Back to the team’s power mentioned a moment ago; that is something that is prevalent within the NFL. Most times it is the teams who have the power and control in a given situation. If the player is under contract, then the team holds all the cards. The only time a player has power is when he is willing to hold out, or not sign a franchise tag that the team places on him (see: Le’Veon Bell).

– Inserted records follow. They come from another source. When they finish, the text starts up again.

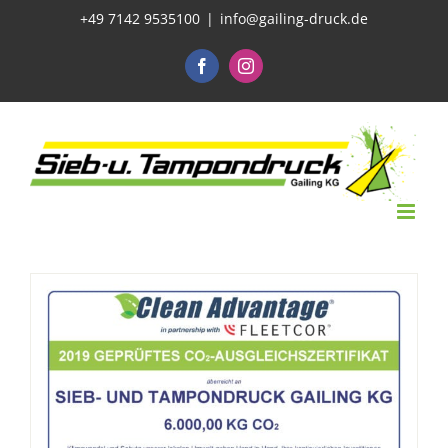
Zum
+49 7142 9535100
|
info@gailing-druck.de
Inhalt
Facebook
Instagram
springen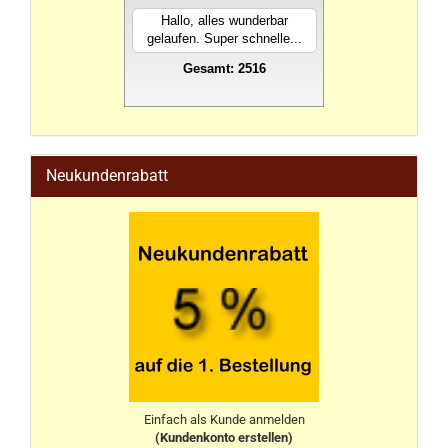
Hallo, alles wunderbar
gelaufen. Super schnelle...
Gesamt: 2516
stahlwandpool
Neukundenrabatt
Einfach als Kunde anmelden
(Kundenkonto erstellen)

The Rams want Donald to return to the team since he is so productive, so Donald is exercising his power to increase his financial compensation. This is not a crime, nor against the law. Yet the same metaphorical office worker raises his voice in irritation at the “greediness” of today’s athletes, even while he himself wonders how he can increase his own salary to make it commiserate with his top notch production.

Final Notes

A final note. Adam Schefter, a renowned NFL insider for ESPN, said on August 15th that “the Rams have made ‘a very strong offer.’” There was no mention of the length nor amount of money of a contract, just that it was strong, which can be subjective.

The only mention of numbers that can be found is on downtownrams.com which states Donald turned down a six-year $120M offer from the Rams, and that “it sounds like Aaron Donald is looking for an opt-out clause after the third year of the contract. A lot of Rams fans have not taken this news well.”

Previously mentioned, it is either an agent or a team that will release information to an insider. Who benefits from the above information being shared? Since it seems to cast Donald in a greedy light, it wasn’t his agent that shared this, but rather the Rams themselves. Why would an agent want his client to look bad? Notice how there is no mention of guaranteed money or bonus? The only information given is the length and the overall amount, which is in no way guaranteed unless otherwise specifically specified.

Leaking information like this is just another way for the team to try and wrestle control back from Donald as he withholds his services. And that’s fine, they’re well within their rights to do that. But don’t be like everyone else who just accepts the numbers and information at face value. Be willing to delve deeper and determine where the real truth lies, and who actually has earned the title of “greedy.”